As Indian armed forces intensify military operations under "Operation Sindoor", questions loom over Pakistan's capacity to sustain conflict amid deep economic fragility, dwindling reserves, and potential disruption of IMF support, raising alarm over its financial survival.

Pakistan’s increasing reliance on Chinese assistance, including a recent 2 billion debt rollover from Beijing, may imperil its relations with Western lenders and the United States.
With India launching precision strikes and enforcing sweeping economic restrictions in response to the Pahalgam terror attack, analysts warn Pakistan may be teetering on the brink of economic collapse. As tensions escalate at the Line of Control (LoC), experts question whether Pakistan, beset by a fragile recovery and dependency on international bailouts, can afford a prolonged conflict.

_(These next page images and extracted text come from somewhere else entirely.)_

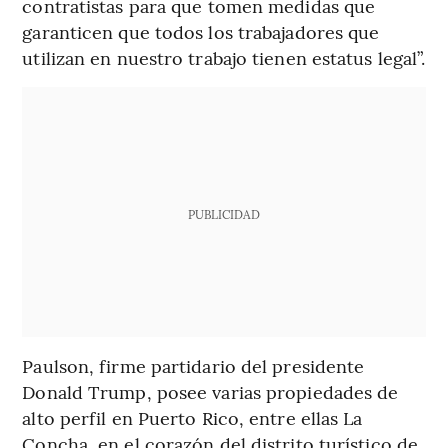
contratistas para que tomen medidas que
garanticen que todos los trabajadores que
utilizan en nuestro trabajo tienen estatus legal”.
PUBLICIDAD
Paulson, firme partidario del presidente
Donald Trump, posee varias propiedades de
alto perfil en Puerto Rico, entre ellas La
Concha, en el corazón del distrito turístico de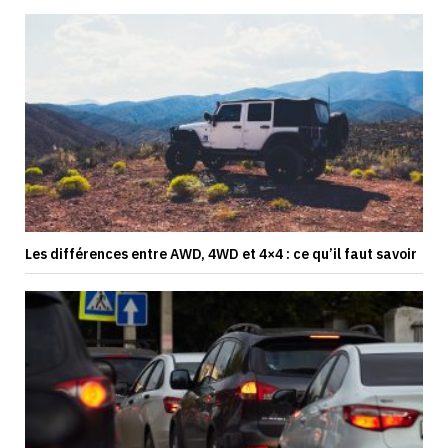
Les différences entre AWD, 4WD et 4×4 : ce qu’il faut savoir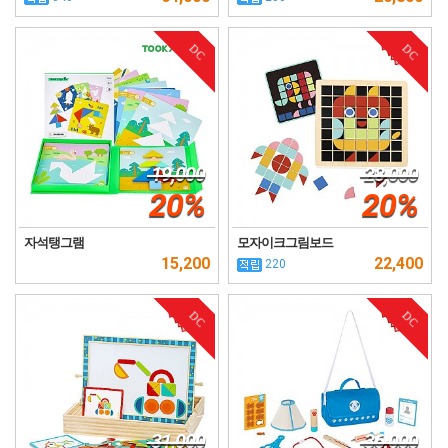
DC
DC
19,000
28,000
20%
20%
자석탱그램
모자이크그림보드
15,200
22,400
220
DC
DC
31,000
36,000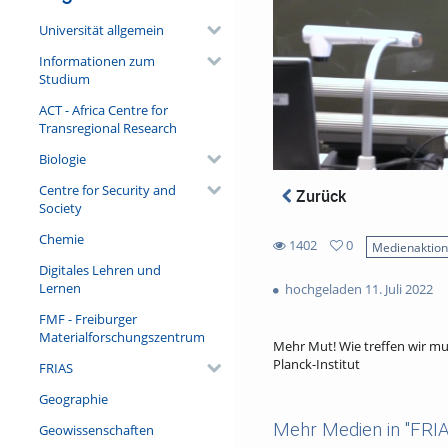
Universität allgemein
Informationen zum
Studium
ACT - Africa Centre for
Transregional Research
Biologie
Centre for Security and
Zurück
Society
Chemie
1402
0
Medienaktio
1402
0
Digitales Lehren und
views
favorites
Lernen
hochgeladen 11. Juli 2022
FMF - Freiburger
Materialforschungszentrum
Mehr Mut! Wie treffen wir mu
Planck-Institut
FRIAS
Geographie
Mehr Medien in "FRIA
Geowissenschaften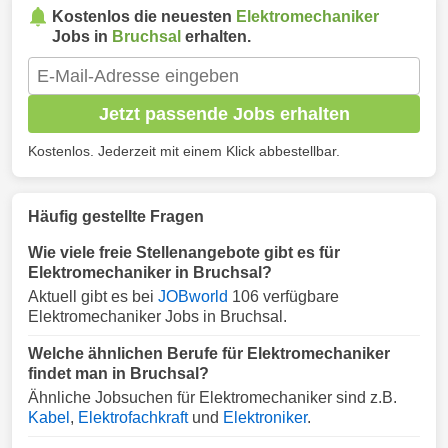
Kostenlos die neuesten
Elektromechaniker
Jobs in
Bruchsal
erhalten.
Jetzt passende Jobs erhalten
Kostenlos. Jederzeit mit einem Klick abbestellbar.
Häufig gestellte Fragen
Wie viele freie Stellenangebote gibt es für
Elektromechaniker in Bruchsal?
Aktuell gibt es bei
JOBworld
106 verfügbare
Elektromechaniker Jobs in Bruchsal.
Welche ähnlichen Berufe für Elektromechaniker
findet man in Bruchsal?
Ähnliche Jobsuchen für Elektromechaniker sind z.B.
Kabel
,
Elektrofachkraft
und
Elektroniker
.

India, the world’s fifth-largest economy, executed "Operation Sindoor", deploying naval assets and advanced defence systems, and banning all direct and indirect imports from Pakistan. These steps form part of a wider strategy to economically and militarily pressure Islamabad. In contrast, Pakistan, whose GDP is less than one-tenth of India’s and foreign reserves 35 times smaller, is at risk of destabilisation.
“Any major crisis could potentially lead to economic breakdown and widespread hardship,” warned a Financial Times column in December 2024. Pakistan’s external debt then stood at $131 billion, with just $10 billion in reserves — barely enough to cover three months of imports.